В спальне я распахнул его шкаф. Пахло камфорой. На полке, под пиджаками и брюками, стояла коробка, которую запрещалось трогать кому бы то ни было. Она была деревянной, с железными петлями, через которые были продеты два висячих замка.
Телла, когда нашла ее запечатанной, воскликнула:
– Даже на замке? Там, наверное, государственные тайны!
– Там старые фотографии, счета из магазина, чертежи моего отца… Можешь рыться сколько угодно, – ответил он, прячась за газетой.
На самом деле ключ от замка был его исключительной собственностью, и он брал его даже в постель.
– Открой этот замок, иначе мне придется разломать коробку.
– Ты не сможешь.
– Открой! – приказал я, как будто он был одним из тех, кого я обычно избивал.
– Ты не найдешь там ничего из того, что ищешь.
Я резко вонзил нож в фанерную крышку и начал ее взламывать.
– Открой! – прошипел я.
Он выпучил глаза, как будто увидел кощунство, и убежал, зажав уши.

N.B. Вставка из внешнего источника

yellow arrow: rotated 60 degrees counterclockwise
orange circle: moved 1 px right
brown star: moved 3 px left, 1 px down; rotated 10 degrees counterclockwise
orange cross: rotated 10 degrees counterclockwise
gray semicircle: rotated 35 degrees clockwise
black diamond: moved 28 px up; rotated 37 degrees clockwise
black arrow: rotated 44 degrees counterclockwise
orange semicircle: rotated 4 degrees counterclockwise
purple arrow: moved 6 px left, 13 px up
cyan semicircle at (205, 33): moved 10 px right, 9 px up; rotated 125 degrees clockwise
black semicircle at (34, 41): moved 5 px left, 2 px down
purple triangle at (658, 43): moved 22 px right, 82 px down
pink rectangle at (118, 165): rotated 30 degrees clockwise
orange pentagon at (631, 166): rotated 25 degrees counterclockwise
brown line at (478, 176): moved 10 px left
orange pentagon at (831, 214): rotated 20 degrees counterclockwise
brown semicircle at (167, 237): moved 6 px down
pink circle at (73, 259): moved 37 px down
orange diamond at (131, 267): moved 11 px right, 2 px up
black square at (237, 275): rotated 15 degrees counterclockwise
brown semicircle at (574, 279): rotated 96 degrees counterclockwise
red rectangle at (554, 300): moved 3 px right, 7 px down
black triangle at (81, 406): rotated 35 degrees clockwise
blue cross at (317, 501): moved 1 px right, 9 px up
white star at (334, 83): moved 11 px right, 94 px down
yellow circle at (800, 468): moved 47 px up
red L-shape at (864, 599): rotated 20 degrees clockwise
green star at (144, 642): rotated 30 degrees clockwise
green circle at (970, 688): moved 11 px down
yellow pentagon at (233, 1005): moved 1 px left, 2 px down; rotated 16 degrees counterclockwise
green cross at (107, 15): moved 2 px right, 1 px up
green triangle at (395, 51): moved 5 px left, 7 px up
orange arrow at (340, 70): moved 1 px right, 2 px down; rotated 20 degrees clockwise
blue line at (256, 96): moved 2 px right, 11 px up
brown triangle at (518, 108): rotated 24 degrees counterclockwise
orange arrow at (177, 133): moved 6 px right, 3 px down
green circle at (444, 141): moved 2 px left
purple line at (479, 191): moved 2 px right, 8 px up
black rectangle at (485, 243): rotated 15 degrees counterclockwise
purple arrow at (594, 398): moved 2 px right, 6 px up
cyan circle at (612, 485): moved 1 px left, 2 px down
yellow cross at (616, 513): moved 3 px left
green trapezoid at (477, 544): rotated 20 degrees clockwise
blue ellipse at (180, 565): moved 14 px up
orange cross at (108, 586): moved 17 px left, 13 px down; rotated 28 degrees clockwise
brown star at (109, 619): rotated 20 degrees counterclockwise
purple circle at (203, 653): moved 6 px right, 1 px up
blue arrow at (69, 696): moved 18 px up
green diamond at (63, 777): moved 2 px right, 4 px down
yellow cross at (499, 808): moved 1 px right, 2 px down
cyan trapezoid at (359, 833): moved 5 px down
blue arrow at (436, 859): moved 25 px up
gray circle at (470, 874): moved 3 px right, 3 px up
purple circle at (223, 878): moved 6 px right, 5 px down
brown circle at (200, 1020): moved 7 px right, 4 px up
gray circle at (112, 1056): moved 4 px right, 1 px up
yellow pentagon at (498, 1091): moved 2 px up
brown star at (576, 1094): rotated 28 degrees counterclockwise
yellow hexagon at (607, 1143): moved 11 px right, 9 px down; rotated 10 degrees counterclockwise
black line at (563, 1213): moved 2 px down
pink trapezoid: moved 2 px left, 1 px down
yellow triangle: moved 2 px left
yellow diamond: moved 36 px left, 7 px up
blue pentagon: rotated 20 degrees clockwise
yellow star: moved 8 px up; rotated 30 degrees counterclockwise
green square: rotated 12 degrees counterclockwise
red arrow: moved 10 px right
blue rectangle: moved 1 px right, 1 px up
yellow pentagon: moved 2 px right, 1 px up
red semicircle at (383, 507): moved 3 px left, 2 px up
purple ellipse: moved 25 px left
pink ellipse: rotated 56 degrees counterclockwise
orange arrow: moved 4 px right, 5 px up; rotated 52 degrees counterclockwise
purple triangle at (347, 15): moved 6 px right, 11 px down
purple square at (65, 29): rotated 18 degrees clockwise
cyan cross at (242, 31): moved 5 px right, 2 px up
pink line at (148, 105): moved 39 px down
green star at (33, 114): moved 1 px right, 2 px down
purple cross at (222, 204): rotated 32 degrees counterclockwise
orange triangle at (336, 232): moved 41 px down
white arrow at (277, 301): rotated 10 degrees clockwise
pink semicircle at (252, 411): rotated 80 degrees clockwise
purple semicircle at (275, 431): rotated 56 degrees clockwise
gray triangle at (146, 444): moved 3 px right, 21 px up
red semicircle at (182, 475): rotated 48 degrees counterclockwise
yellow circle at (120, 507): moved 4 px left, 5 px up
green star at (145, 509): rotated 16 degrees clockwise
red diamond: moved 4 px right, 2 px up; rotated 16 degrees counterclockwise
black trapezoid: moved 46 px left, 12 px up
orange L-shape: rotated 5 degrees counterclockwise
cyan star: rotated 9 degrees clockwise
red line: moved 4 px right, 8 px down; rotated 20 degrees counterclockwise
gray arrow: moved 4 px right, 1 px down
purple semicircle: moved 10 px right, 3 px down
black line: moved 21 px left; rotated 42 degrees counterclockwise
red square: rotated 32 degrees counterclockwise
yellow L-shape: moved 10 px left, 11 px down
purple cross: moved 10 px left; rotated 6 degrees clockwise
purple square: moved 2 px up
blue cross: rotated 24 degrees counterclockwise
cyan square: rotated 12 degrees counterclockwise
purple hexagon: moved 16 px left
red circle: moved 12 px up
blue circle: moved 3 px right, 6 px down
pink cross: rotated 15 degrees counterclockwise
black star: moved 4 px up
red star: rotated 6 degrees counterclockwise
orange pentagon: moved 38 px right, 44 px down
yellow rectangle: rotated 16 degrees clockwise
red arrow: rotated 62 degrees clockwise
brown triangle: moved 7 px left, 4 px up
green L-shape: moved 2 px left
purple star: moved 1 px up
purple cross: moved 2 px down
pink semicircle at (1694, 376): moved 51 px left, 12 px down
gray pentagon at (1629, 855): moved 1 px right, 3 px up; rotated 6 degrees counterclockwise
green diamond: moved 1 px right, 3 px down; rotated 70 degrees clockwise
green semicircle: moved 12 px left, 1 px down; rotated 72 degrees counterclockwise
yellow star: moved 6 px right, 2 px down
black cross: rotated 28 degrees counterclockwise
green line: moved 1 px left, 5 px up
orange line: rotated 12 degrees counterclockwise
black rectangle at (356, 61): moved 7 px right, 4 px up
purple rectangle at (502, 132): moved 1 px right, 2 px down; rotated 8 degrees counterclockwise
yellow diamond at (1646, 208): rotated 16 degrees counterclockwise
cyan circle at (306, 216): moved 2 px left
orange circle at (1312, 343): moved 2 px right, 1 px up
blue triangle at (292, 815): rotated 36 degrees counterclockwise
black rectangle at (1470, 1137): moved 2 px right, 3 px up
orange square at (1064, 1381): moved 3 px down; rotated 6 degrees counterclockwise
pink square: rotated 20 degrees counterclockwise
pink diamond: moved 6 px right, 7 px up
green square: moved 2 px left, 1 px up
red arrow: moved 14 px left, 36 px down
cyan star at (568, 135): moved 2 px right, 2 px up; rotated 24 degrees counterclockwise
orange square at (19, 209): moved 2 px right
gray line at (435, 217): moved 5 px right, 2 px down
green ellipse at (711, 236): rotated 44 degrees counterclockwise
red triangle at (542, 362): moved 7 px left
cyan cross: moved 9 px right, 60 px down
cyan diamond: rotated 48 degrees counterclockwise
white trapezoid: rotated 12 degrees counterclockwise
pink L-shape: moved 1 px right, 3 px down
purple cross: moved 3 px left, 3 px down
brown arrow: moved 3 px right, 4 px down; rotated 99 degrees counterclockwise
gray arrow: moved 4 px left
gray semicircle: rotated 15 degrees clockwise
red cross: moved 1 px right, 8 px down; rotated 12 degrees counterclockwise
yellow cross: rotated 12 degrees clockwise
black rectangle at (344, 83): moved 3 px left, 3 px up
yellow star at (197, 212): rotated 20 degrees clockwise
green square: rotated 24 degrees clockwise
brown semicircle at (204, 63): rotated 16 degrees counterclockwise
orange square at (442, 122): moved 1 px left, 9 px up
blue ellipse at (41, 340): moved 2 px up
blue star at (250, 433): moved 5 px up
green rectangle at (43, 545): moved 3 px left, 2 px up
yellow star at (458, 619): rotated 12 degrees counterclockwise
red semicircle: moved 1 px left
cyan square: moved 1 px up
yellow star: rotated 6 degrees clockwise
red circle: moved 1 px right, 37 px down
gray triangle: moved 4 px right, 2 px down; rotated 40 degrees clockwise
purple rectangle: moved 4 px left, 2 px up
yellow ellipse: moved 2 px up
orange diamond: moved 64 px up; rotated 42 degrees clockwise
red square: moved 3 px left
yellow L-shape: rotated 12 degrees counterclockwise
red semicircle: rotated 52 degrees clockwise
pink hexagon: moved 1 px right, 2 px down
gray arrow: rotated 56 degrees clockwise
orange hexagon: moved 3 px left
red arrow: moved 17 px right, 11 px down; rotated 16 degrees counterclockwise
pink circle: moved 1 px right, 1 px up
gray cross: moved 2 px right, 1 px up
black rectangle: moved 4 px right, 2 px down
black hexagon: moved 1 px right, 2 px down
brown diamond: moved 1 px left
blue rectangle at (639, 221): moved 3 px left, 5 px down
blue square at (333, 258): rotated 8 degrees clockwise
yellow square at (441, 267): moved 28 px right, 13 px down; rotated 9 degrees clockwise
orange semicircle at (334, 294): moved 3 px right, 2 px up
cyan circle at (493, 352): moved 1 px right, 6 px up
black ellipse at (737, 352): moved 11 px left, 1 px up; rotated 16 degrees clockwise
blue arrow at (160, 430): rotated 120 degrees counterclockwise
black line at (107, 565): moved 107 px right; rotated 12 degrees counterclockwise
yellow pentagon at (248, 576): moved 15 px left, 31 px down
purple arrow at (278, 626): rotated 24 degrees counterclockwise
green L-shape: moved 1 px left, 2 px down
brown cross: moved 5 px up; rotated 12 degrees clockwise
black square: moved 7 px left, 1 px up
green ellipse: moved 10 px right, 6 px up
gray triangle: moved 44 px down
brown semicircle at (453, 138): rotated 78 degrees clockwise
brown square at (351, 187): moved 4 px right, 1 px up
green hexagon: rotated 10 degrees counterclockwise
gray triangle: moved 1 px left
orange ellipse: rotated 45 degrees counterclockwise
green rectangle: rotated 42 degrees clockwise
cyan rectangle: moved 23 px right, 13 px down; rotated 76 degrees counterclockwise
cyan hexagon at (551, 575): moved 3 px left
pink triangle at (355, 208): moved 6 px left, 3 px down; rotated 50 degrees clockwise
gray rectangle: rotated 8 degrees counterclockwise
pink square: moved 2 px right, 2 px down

– Боже мой, – повторял он. – Боже мой!
Как только лезвие проделало достаточно широкую щель, чтобы просунуть пальцы, я разломал коробку. Дерево раскалывалось на щепки, колющиеся, как сухое сено. На пол выпали кулоны и браслеты, лупа, коробочки от конфет, полные винтиков, пачки фотографий…
Я поднял стопку писем, перевязанных хлопковой лентой, и пачку открыток, стянутых бечевкой. Пнул коробку в угол и пошел за ним в гостиную.
– Давай иди сюда. Садись рядом, если не хочешь, чтобы я снова орал, – сказал я ледяным тоном.
– Неважно, чернорубашечник ты, фашист или кем еще ты там хочешь стать. Прежде всего ты – мой сын, – ответил он, бледнея. – Я тебя не боюсь.
– Садись, папа.
Я развернул стул, чтобы он мог опереться локтями о спинку. Сначала я передал ему открытки – они были отовсюду: Истрия и Далмация, некоторые из Каринтии и Баварии, много из Хорватии. По его словам, это были приветы от преданных клиентов. Потом очередь дошла до писем.
– Ты должен рассказать мне о каждой вещи, которую я тебе передаю, учти.